The cutoff on the MKAS2 test is 926; her scores were 923, 896, and 917. That tells you that with her disability she is probably performing as well as some students without a disability. I want a resolution for her.

I have read over the Good Cause Exemptions — those are reasons for students that are in special education, majorly severe. I am investing in my daughter by giving her the tools that are needed to succeed such as paying for therapy, helping with homework daily and educating at home, and this is the result.

Some children are not great test takers, and normally those children who have dyslexia are not.

As legislators, what are you all giving the children to succeed? Are you giving the public schools funding for the interventions that are needed if my daughter is held back another year….an honor student. Did your provide money for extra teachers to be in the classroom? How is this supposed to happen without having a budget to fund this new test? Did you invest in our children or set them up for failure? Why aren’t you all held accountable for laws and bills without a follow-through plan? Why wouldn’t this test be used as a screener to determine where money is needed in the educational system for the following year to prepare the next fiscal-year budget?
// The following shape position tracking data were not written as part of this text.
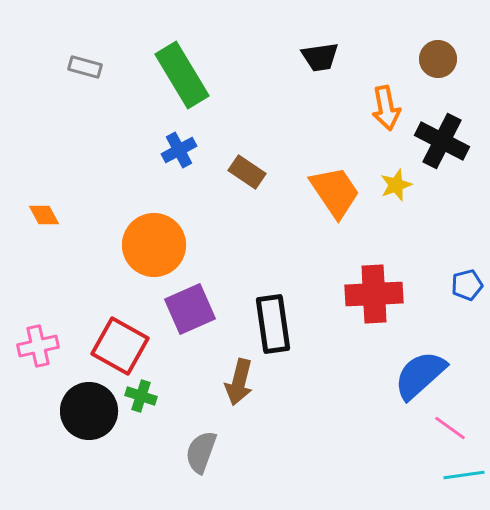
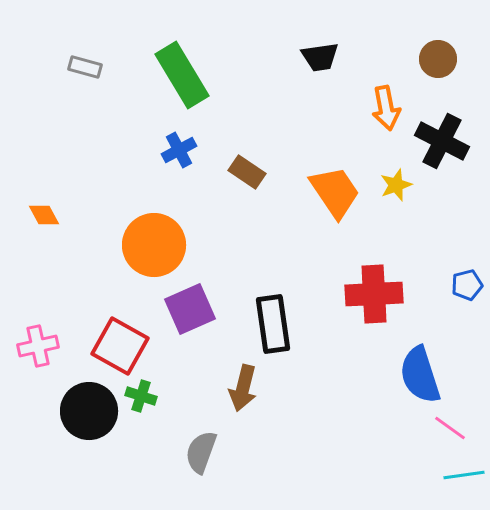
blue semicircle: rotated 66 degrees counterclockwise
brown arrow: moved 4 px right, 6 px down
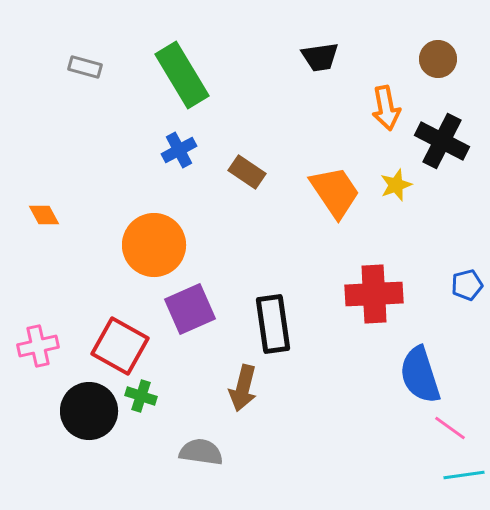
gray semicircle: rotated 78 degrees clockwise
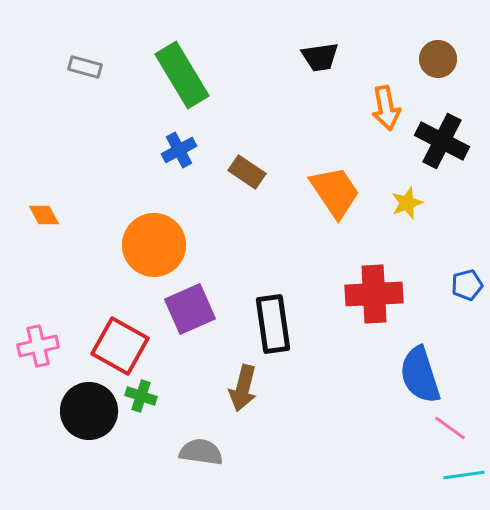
yellow star: moved 11 px right, 18 px down
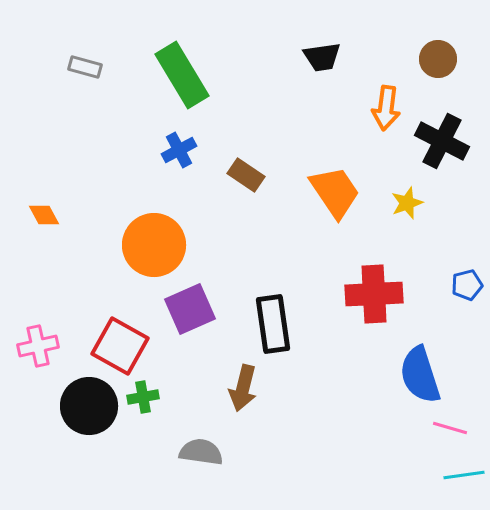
black trapezoid: moved 2 px right
orange arrow: rotated 18 degrees clockwise
brown rectangle: moved 1 px left, 3 px down
green cross: moved 2 px right, 1 px down; rotated 28 degrees counterclockwise
black circle: moved 5 px up
pink line: rotated 20 degrees counterclockwise
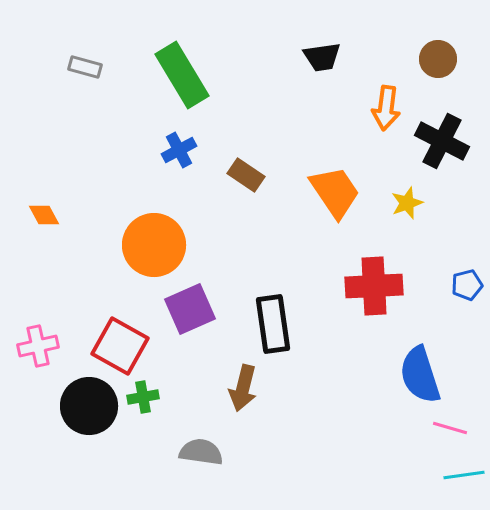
red cross: moved 8 px up
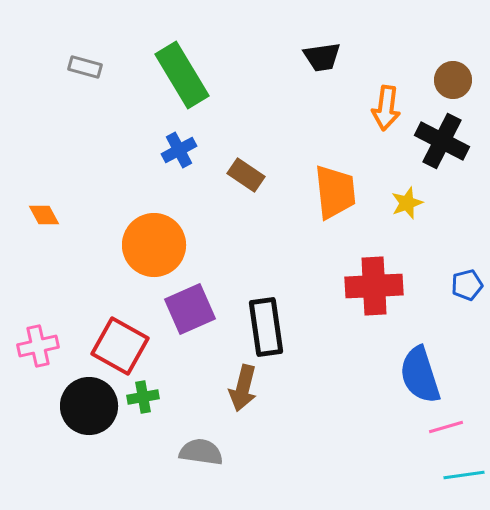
brown circle: moved 15 px right, 21 px down
orange trapezoid: rotated 28 degrees clockwise
black rectangle: moved 7 px left, 3 px down
pink line: moved 4 px left, 1 px up; rotated 32 degrees counterclockwise
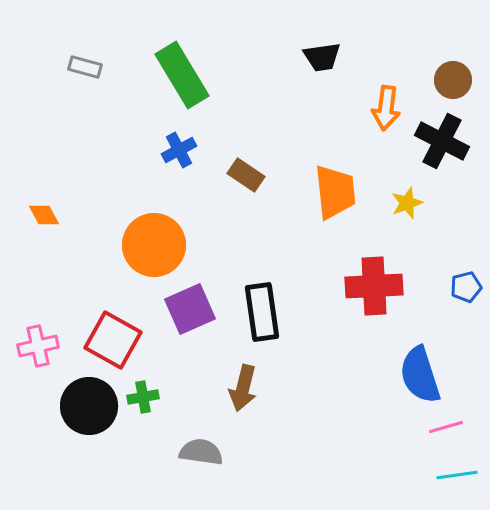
blue pentagon: moved 1 px left, 2 px down
black rectangle: moved 4 px left, 15 px up
red square: moved 7 px left, 6 px up
cyan line: moved 7 px left
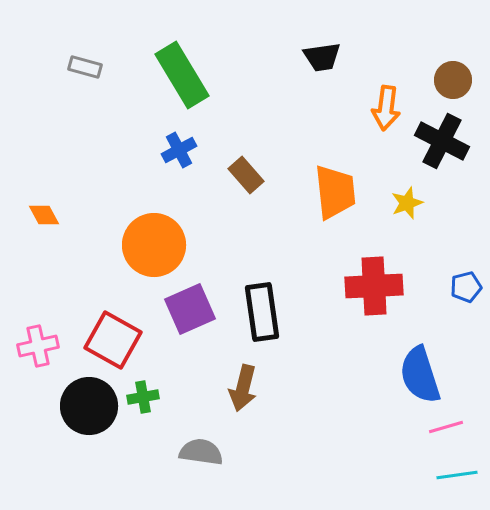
brown rectangle: rotated 15 degrees clockwise
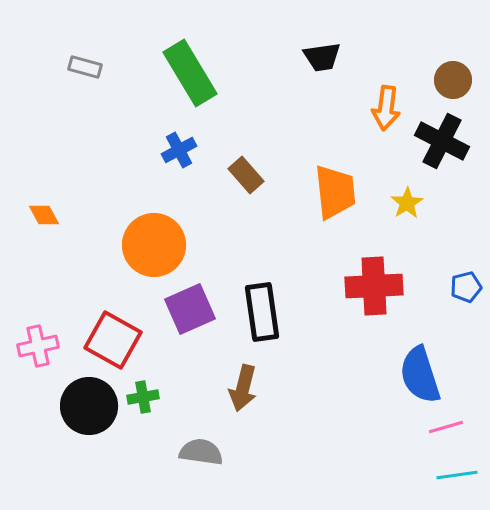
green rectangle: moved 8 px right, 2 px up
yellow star: rotated 12 degrees counterclockwise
My child will be placed in the same classroom setting, learning the same material over another year in the subjects that she excelled at in last year, stating that she is in an interventional remedial program that is set by the district based on their budget. That is going to be a computer setting for 30-minute reading passages. Oh, did I mention I take her to one-hour sessions, three times a week because her school does not have a therapist there. Nor do they accommodate my child, so her grades show that she deserves a promotion.
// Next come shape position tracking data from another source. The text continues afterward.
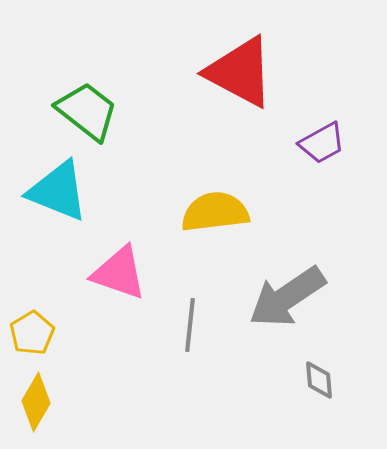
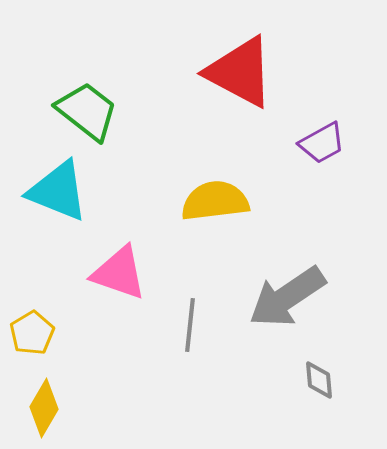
yellow semicircle: moved 11 px up
yellow diamond: moved 8 px right, 6 px down
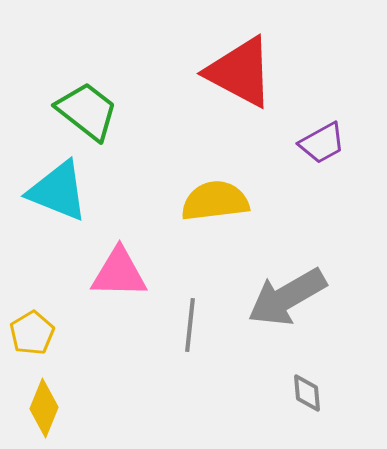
pink triangle: rotated 18 degrees counterclockwise
gray arrow: rotated 4 degrees clockwise
gray diamond: moved 12 px left, 13 px down
yellow diamond: rotated 8 degrees counterclockwise
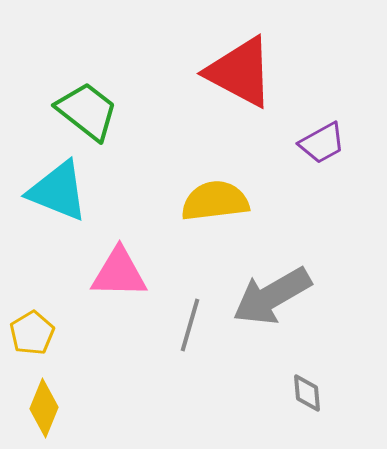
gray arrow: moved 15 px left, 1 px up
gray line: rotated 10 degrees clockwise
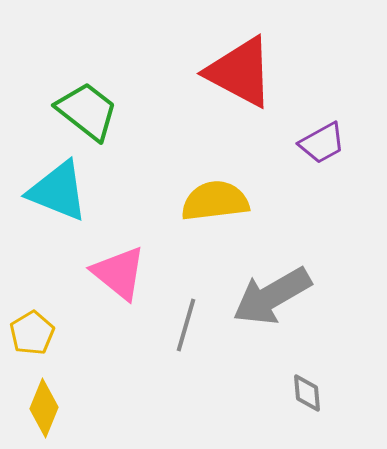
pink triangle: rotated 38 degrees clockwise
gray line: moved 4 px left
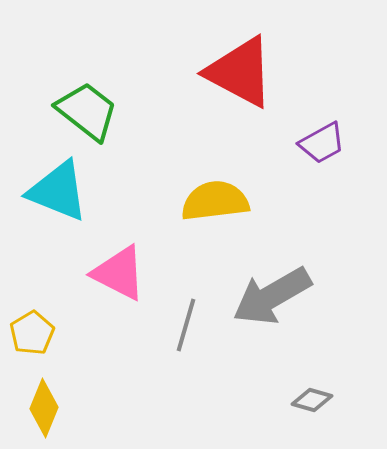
pink triangle: rotated 12 degrees counterclockwise
gray diamond: moved 5 px right, 7 px down; rotated 69 degrees counterclockwise
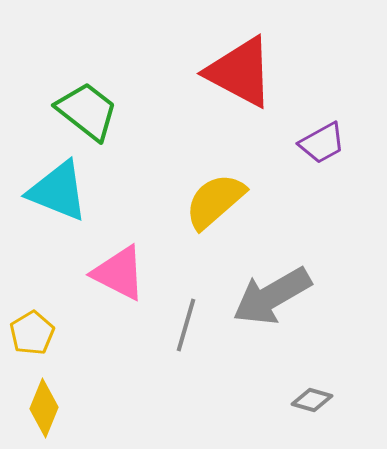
yellow semicircle: rotated 34 degrees counterclockwise
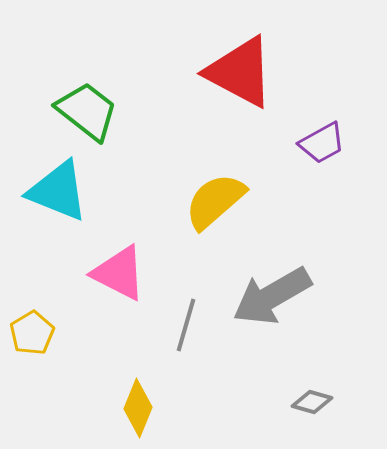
gray diamond: moved 2 px down
yellow diamond: moved 94 px right
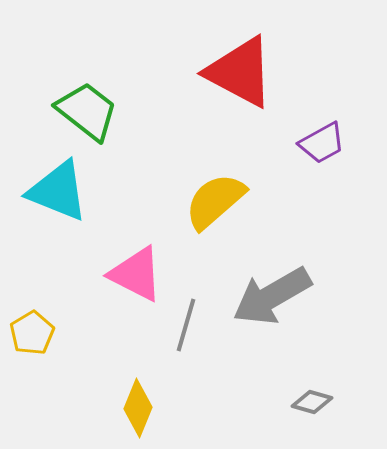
pink triangle: moved 17 px right, 1 px down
I want you all to rethink this test. What about children with disability; Should they be able to perform as well as others on this test? Have you all consulted with others that have licenses in these areas to see how it will affect children with different degrees of disabilities?

Have you thought about the consequences of holding a child back such as self-esteem issues and confidence? You are breeding other problems as if Mississippi does not have enough? When you have self-esteem and confidence issues, that is going to turn into teen pregnancy, alcoholism, rise in drop-out rates and drug abuse. These are issues that are already an elephant in the room, so now you are going to feed it.

I want answers for my daughter. I have told her to work hard all year and now for what? All her work is in vain.